> _TASK BRIEF_
Set out the records below again exactly; skip the images.

[Stored data entries]
====================

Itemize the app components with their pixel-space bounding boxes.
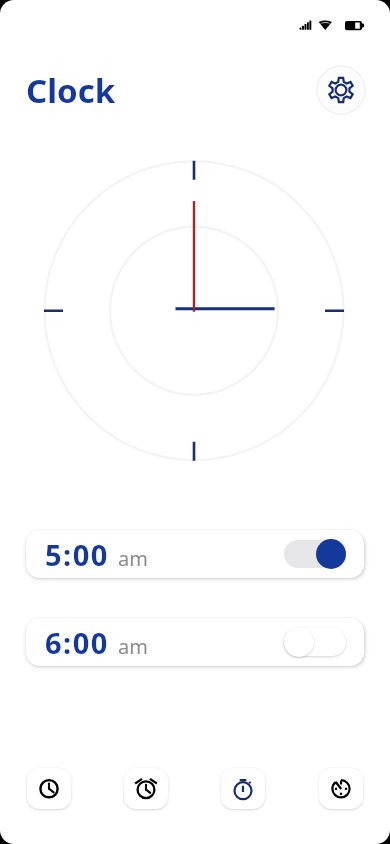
button[interactable]: Clock <box>27 768 71 809</box>
staticText: 6:00 <box>45 623 109 662</box>
staticText: Clock <box>26 68 116 113</box>
button[interactable]: Alarm off <box>284 627 346 657</box>
staticText: am <box>118 545 148 572</box>
button[interactable]: 6:00 <box>26 618 364 666</box>
button[interactable]: Alarm <box>124 768 168 809</box>
button[interactable]: Settings <box>316 65 366 115</box>
button[interactable]: Stopwatch <box>221 768 265 809</box>
button[interactable]: Timer <box>319 768 363 809</box>
staticText: am <box>118 633 148 660</box>
staticText: 5:00 <box>45 535 109 574</box>
button[interactable]: Alarm on <box>284 539 346 569</box>
button[interactable]: 5:00 <box>26 530 364 578</box>
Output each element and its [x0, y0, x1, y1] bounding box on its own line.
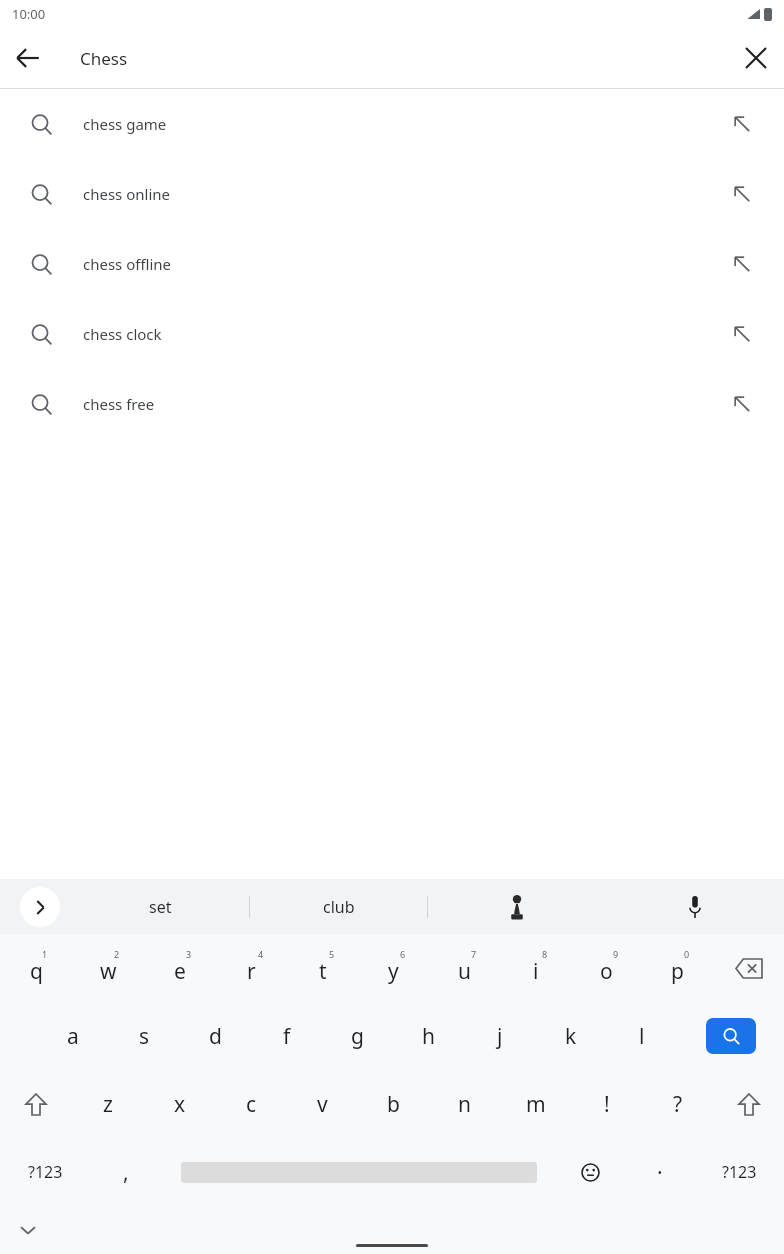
staticText: r [247, 957, 256, 986]
button[interactable]: l [606, 1002, 677, 1070]
staticText: d [209, 1022, 222, 1051]
button[interactable]: ?123 [694, 1138, 784, 1206]
button[interactable]: Hide keyboard [12, 1214, 44, 1246]
staticText: 5 [329, 948, 335, 960]
button[interactable]: chess clock [0, 299, 784, 369]
button[interactable]: n [429, 1070, 500, 1138]
staticText: x [174, 1090, 186, 1119]
staticText: 4 [258, 948, 264, 960]
button[interactable]: chess offline [0, 229, 784, 299]
button[interactable]: club [250, 879, 427, 934]
button[interactable]: g [322, 1002, 393, 1070]
button[interactable]: h [393, 1002, 464, 1070]
staticText: ? [673, 1090, 683, 1119]
button[interactable]: Insert chess online [700, 159, 784, 229]
staticText: c [246, 1090, 257, 1119]
staticText: ?123 [722, 1161, 757, 1183]
staticText: 3 [186, 948, 192, 960]
button[interactable]: 7 [429, 934, 500, 1002]
staticText: h [422, 1022, 435, 1051]
button[interactable]: 3 [144, 934, 216, 1002]
button[interactable]: 2 [72, 934, 144, 1002]
button[interactable]: 6 [358, 934, 429, 1002]
button[interactable]: ?123 [0, 1138, 91, 1206]
staticText: g [351, 1022, 364, 1051]
button[interactable]: Insert chess game [700, 89, 784, 159]
button[interactable]: a [37, 1002, 109, 1070]
staticText: chess free [83, 394, 700, 414]
button[interactable]: k [535, 1002, 606, 1070]
button[interactable]: d [180, 1002, 251, 1070]
button[interactable]: Clear [728, 30, 784, 86]
button[interactable]: Emoji [556, 1138, 625, 1206]
button[interactable]: x [144, 1070, 216, 1138]
button[interactable]: Insert chess offline [700, 229, 784, 299]
button[interactable]: f [251, 1002, 322, 1070]
staticText: ! [604, 1090, 610, 1119]
staticText: v [317, 1090, 328, 1119]
staticText: chess clock [83, 324, 700, 344]
button[interactable]: Search [677, 1002, 784, 1070]
staticText: n [458, 1090, 471, 1119]
button[interactable]: 0 [642, 934, 713, 1002]
staticText: u [458, 957, 471, 986]
staticText: y [388, 957, 399, 986]
staticText: chess offline [83, 254, 700, 274]
staticText: e [174, 957, 186, 986]
button[interactable]: chess online [0, 159, 784, 229]
button[interactable]: Insert chess clock [700, 299, 784, 369]
staticText: i [533, 957, 539, 986]
staticText: 7 [471, 948, 477, 960]
staticText: Chess [80, 47, 728, 70]
button[interactable]: 4 [216, 934, 287, 1002]
button[interactable]: 9 [571, 934, 642, 1002]
button[interactable]: Space [161, 1138, 556, 1206]
staticText: 10:00 [12, 5, 46, 23]
staticText: chess game [83, 114, 700, 134]
staticText: m [526, 1090, 546, 1119]
staticText: k [565, 1022, 577, 1051]
staticText: b [387, 1090, 400, 1119]
button[interactable]: j [464, 1002, 535, 1070]
staticText: chess online [83, 184, 700, 204]
button[interactable]: Voice input [606, 879, 784, 934]
staticText: j [497, 1022, 503, 1051]
staticText: a [67, 1022, 79, 1051]
button[interactable]: s [109, 1002, 180, 1070]
staticText: o [600, 957, 613, 986]
button[interactable]: Shift [0, 1070, 72, 1138]
staticText: 8 [542, 948, 548, 960]
button[interactable]: ! [571, 1070, 642, 1138]
button[interactable]: z [72, 1070, 144, 1138]
staticText: s [139, 1022, 150, 1051]
staticText: l [639, 1022, 645, 1051]
button[interactable]: Insert chess free [700, 369, 784, 439]
button[interactable]: ? [642, 1070, 713, 1138]
button[interactable]: Backspace [713, 934, 784, 1002]
button[interactable]: v [287, 1070, 358, 1138]
button[interactable]: set [72, 879, 249, 934]
button[interactable]: b [358, 1070, 429, 1138]
button[interactable]: Chess emoji [428, 879, 606, 934]
button[interactable]: Shift [713, 1070, 784, 1138]
staticText: z [103, 1090, 113, 1119]
staticText: 9 [613, 948, 619, 960]
staticText: 6 [400, 948, 406, 960]
button[interactable]: c [216, 1070, 287, 1138]
button[interactable]: More suggestions [20, 887, 60, 927]
button[interactable]: chess free [0, 369, 784, 439]
button[interactable]: 1 [0, 934, 72, 1002]
staticText: 2 [114, 948, 120, 960]
button[interactable]: m [500, 1070, 571, 1138]
button[interactable]: 8 [500, 934, 571, 1002]
button[interactable]: Back [0, 30, 56, 86]
button[interactable]: chess game [0, 89, 784, 159]
staticText: f [283, 1022, 291, 1051]
staticText: ?123 [28, 1161, 63, 1183]
button[interactable]: · [625, 1138, 694, 1206]
button[interactable]: , [91, 1138, 161, 1206]
button[interactable]: 5 [287, 934, 358, 1002]
staticText: q [30, 957, 43, 986]
staticText: w [100, 957, 117, 986]
staticText: p [671, 957, 684, 986]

====================

> _COMPLETED EXERCISE_
Itemize the app components with their pixel-space bounding boxes.
button[interactable]: Clock <box>27 768 71 809</box>
staticText: 6:00 <box>45 623 109 662</box>
staticText: Clock <box>26 68 116 113</box>
button[interactable]: Alarm off <box>284 627 346 657</box>
staticText: am <box>118 545 148 572</box>
button[interactable]: 6:00 <box>26 618 364 666</box>
button[interactable]: Alarm <box>124 768 168 809</box>
button[interactable]: Settings <box>316 65 366 115</box>
button[interactable]: Stopwatch <box>221 768 265 809</box>
button[interactable]: Timer <box>319 768 363 809</box>
staticText: am <box>118 633 148 660</box>
staticText: 5:00 <box>45 535 109 574</box>
button[interactable]: Alarm on <box>284 539 346 569</box>
button[interactable]: 5:00 <box>26 530 364 578</box>
Output each element and its [x0, y0, x1, y1] bounding box on its own line.
staticText: r [247, 957, 256, 986]
button[interactable]: l [606, 1002, 677, 1070]
staticText: d [209, 1022, 222, 1051]
button[interactable]: ?123 [694, 1138, 784, 1206]
button[interactable]: Hide keyboard [12, 1214, 44, 1246]
staticText: 5 [329, 948, 335, 960]
button[interactable]: chess clock [0, 299, 784, 369]
button[interactable]: n [429, 1070, 500, 1138]
staticText: x [174, 1090, 186, 1119]
staticText: 4 [258, 948, 264, 960]
button[interactable]: chess offline [0, 229, 784, 299]
button[interactable]: club [250, 879, 427, 934]
button[interactable]: g [322, 1002, 393, 1070]
button[interactable]: h [393, 1002, 464, 1070]
staticText: ? [673, 1090, 683, 1119]
button[interactable]: Insert chess online [700, 159, 784, 229]
staticText: c [246, 1090, 257, 1119]
staticText: ?123 [722, 1161, 757, 1183]
staticText: 3 [186, 948, 192, 960]
button[interactable]: 7 [429, 934, 500, 1002]
staticText: h [422, 1022, 435, 1051]
button[interactable]: 3 [144, 934, 216, 1002]
button[interactable]: 2 [72, 934, 144, 1002]
button[interactable]: 6 [358, 934, 429, 1002]
button[interactable]: ?123 [0, 1138, 91, 1206]
staticText: g [351, 1022, 364, 1051]
button[interactable]: Insert chess game [700, 89, 784, 159]
button[interactable]: a [37, 1002, 109, 1070]
staticText: chess free [83, 394, 700, 414]
button[interactable]: k [535, 1002, 606, 1070]
button[interactable]: d [180, 1002, 251, 1070]
button[interactable]: Clear [728, 30, 784, 86]
button[interactable]: Emoji [556, 1138, 625, 1206]
button[interactable]: x [144, 1070, 216, 1138]
button[interactable]: Insert chess offline [700, 229, 784, 299]
button[interactable]: f [251, 1002, 322, 1070]
staticText: ! [604, 1090, 610, 1119]
staticText: v [317, 1090, 328, 1119]
staticText: chess clock [83, 324, 700, 344]
button[interactable]: Search [677, 1002, 784, 1070]
staticText: n [458, 1090, 471, 1119]
button[interactable]: 0 [642, 934, 713, 1002]
staticText: u [458, 957, 471, 986]
staticText: y [388, 957, 399, 986]
staticText: chess offline [83, 254, 700, 274]
staticText: e [174, 957, 186, 986]
button[interactable]: chess online [0, 159, 784, 229]
button[interactable]: Insert chess clock [700, 299, 784, 369]
staticText: i [533, 957, 539, 986]
staticText: 7 [471, 948, 477, 960]
staticText: Chess [80, 47, 728, 70]
button[interactable]: 4 [216, 934, 287, 1002]
button[interactable]: 9 [571, 934, 642, 1002]
button[interactable]: Space [161, 1138, 556, 1206]
staticText: 10:00 [12, 5, 46, 23]
staticText: chess game [83, 114, 700, 134]
staticText: m [526, 1090, 546, 1119]
staticText: k [565, 1022, 577, 1051]
staticText: b [387, 1090, 400, 1119]
button[interactable]: j [464, 1002, 535, 1070]
staticText: chess online [83, 184, 700, 204]
button[interactable]: Voice input [606, 879, 784, 934]
staticText: j [497, 1022, 503, 1051]
staticText: a [67, 1022, 79, 1051]
button[interactable]: s [109, 1002, 180, 1070]
staticText: o [600, 957, 613, 986]
button[interactable]: Shift [0, 1070, 72, 1138]
staticText: 8 [542, 948, 548, 960]
button[interactable]: ! [571, 1070, 642, 1138]
button[interactable]: z [72, 1070, 144, 1138]
staticText: s [139, 1022, 150, 1051]
staticText: l [639, 1022, 645, 1051]
button[interactable]: Insert chess free [700, 369, 784, 439]
button[interactable]: ? [642, 1070, 713, 1138]
button[interactable]: Backspace [713, 934, 784, 1002]
button[interactable]: v [287, 1070, 358, 1138]
button[interactable]: set [72, 879, 249, 934]
button[interactable]: b [358, 1070, 429, 1138]
button[interactable]: Chess emoji [428, 879, 606, 934]
button[interactable]: Shift [713, 1070, 784, 1138]
staticText: z [103, 1090, 113, 1119]
staticText: 9 [613, 948, 619, 960]
staticText: 6 [400, 948, 406, 960]
button[interactable]: c [216, 1070, 287, 1138]
button[interactable]: More suggestions [20, 887, 60, 927]
button[interactable]: chess free [0, 369, 784, 439]
button[interactable]: 1 [0, 934, 72, 1002]
staticText: 2 [114, 948, 120, 960]
button[interactable]: m [500, 1070, 571, 1138]
button[interactable]: 8 [500, 934, 571, 1002]
button[interactable]: Back [0, 30, 56, 86]
button[interactable]: chess game [0, 89, 784, 159]
staticText: f [283, 1022, 291, 1051]
staticText: ?123 [28, 1161, 63, 1183]
button[interactable]: · [625, 1138, 694, 1206]
button[interactable]: , [91, 1138, 161, 1206]
button[interactable]: 5 [287, 934, 358, 1002]
staticText: q [30, 957, 43, 986]
staticText: w [100, 957, 117, 986]
staticText: p [671, 957, 684, 986]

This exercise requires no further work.